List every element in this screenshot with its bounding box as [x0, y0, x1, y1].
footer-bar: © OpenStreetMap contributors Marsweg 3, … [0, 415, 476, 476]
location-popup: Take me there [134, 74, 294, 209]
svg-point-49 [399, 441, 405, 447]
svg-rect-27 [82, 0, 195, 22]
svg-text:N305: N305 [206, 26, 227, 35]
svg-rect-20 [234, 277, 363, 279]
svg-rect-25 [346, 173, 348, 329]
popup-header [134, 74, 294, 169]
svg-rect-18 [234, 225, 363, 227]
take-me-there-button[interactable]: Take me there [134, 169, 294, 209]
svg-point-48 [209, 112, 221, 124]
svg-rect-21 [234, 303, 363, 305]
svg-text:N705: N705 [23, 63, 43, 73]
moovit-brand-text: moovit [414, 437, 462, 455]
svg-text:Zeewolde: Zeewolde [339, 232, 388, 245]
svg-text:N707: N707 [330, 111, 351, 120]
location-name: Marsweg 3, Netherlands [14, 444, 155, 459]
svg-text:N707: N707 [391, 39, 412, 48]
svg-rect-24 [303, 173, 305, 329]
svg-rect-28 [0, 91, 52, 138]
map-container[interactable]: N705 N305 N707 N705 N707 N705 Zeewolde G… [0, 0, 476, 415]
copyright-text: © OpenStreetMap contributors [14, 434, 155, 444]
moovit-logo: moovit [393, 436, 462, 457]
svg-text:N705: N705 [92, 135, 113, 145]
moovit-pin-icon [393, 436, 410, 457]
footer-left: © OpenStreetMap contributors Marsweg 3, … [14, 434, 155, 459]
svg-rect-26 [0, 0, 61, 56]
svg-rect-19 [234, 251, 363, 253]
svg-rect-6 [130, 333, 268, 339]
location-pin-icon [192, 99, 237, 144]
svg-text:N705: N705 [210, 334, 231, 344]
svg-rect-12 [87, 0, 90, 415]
* * *
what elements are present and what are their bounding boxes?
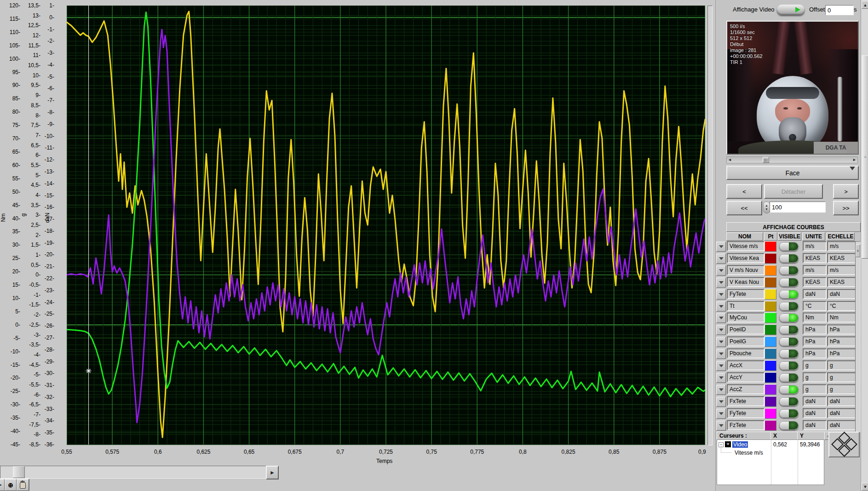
...
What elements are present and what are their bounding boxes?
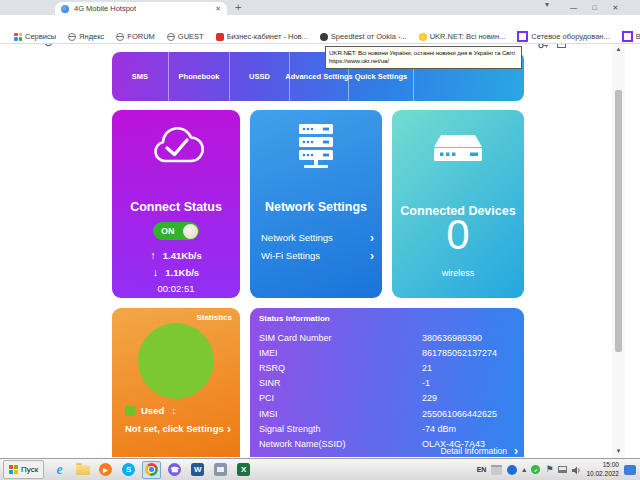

● **Task details**
Your answer should consist of the lines of the listing that contain "elements", copied as they stand.

● **Answer box**
what elements are present and what are their bounding boxes?
What elements are present and what are their bounding boxes?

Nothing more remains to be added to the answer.